All of this began with the sale of LA Weekly to a shadowy Orange County-based investment group named Semenal Media LLC in November 2017. The new owners, led by Brian Calle, a Trump donor and alumnus of notorious conservative think tank The Claremont Institute, immediately fired 9 of the 13 members of the editorial staff and all but one of the paper’s staff writers. As other contributors to the paper resigned in protest, the newspaper put out a tweet calling for unpaid contributors to submit content to the paper.
The new owners fired most of their unionized staff in order to leech off an army of desperate and unpaid intern-writers. This represents a major shift in the battle for media labor rights, as companies who follow this playbook could put more and more salaried writers out of work.
In response to these assaults on their labor rights, former writers and contributors to LA Weekly started the #BoycottLAWeekly movement to put pressure on the paper. Through an online campaign, they called on their supporters to contact restaurants and advertisers who partner with the newspaper to pressure them to withdraw their funding and support.
The LA Weekly’s Essentials event is planned to coincide each year with the release of the paper’s 99 Essentials list, a list of the most important restaurants in Los Angeles. The event has, in the past, been a chance for the paper to raise funds and showcase its close ties to the food scene in L.A.; this year, the paper quietly shut down the ticketing page for the event amid reports that a majority of the partner restaurants had withdrawn their support.
Following the cancellation of the event, a panel of former editors and writers for LA Weekly spoke about the importance of the boycott effort before a conference of community college journalists in Burbank. Speakers included Katherine Spiers, former food editor for LA Weekly; Andy Hermann, former music editor; hip-hop columnist Jeff Weiss; and writer Sarah Bennett.
“People will try to exploit you, and sometimes they’ll win,” said Weiss. “But you have to fight to not let them do it, because there is evil out there. And these men, as far as I’m concerned, are just that. They are the worst cabal of Orange County real estate developers and Donald Trump and Mitch McConnell donors. Even today, we still don’t know very much about who all of them are. And, regardless of what’s in the paper, every dime that these men make is being used to support pro-private prison and anti-union efforts, and candidates that are against women’s rights and LGBTQ rights. Every horrible political philosophy that anyone could have, these men have supported it.
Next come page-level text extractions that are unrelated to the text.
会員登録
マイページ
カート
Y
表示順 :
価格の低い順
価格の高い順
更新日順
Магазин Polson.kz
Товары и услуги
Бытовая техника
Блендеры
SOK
These libertarians and republicans here have figured out: if they can’t beat the media, buy the media.”
One theory, suggested by Hermann, Weiss’s former music editor, is that something more subtle is at work when conservatives purchase traditionally left-leaning papers.
“I don’t think that this trend, that the LA Weekly’s purchase is part of, is being done to use the papers to advocate these groups’ political agendas,” said Hermann. “I think it’s more that they buy the media property with the intent of just gutting it, so that it’s less effective at its job.”
As the cancellation of the Essentials event proves, the boycott rallied a surprisingly large amount of support for a local media struggle, which Semanal was certainly not expecting. This popular opposition may have been driven in part by the Trumpian ghoulishness of the Weekly’s new owners, but it seems also to be reflective of something deeper happening around communities’ relationships with local media.
As struggling newspapers around the country continue to be taken over by malevolent right-wing billionaires, Angelenos appear up to the task of fighting back against media owners who fail to respect the labor rights of their staff or the bonds between independent media and the community. In the case of LA Weekly, the opposition is having an effect.
“One of the most significant sources of income when I was there was their food events,” said Hermann of his time as Music Editor at LA Weekly. “They did about a half-dozen of them over the course of a year back then. Since the new owners have come in, the two big food events that they’ve tried to replicate, Sips and Sweets last December and 99 Essentials now, have both been cancelled. That has cost them a lot. I also know that their print circulation numbers are down. And we know, from having talked to a lot of advertisers, that the advertiser boycott has been effective as well. Obviously, they’re still running some ads, but many of their biggest advertisers, places like Amoeba, Ace Hotel, and Spaceland Presents, have pulled their ads out and it’s hurt them big time. So, I think the boycott is definitely working.”
Although the former contributors to LA Weekly saw a number of challenges ahead for local, independent media, they also emphasized some of the opportunities presented by the current situation, including the creation of space for new independent media outlets to emerge and the opening up of journalists’ eyes to the labor struggles which affect their livelihoods.
“I think the future of journalism is definitely going to be community-minded, and community-funded, non-profit style journalism,” said Weiss. “That’s how it’s going to have to be. Because being beholden to this ad-model sellout shit, and being owned by rich billionaires, is not the way of the future.”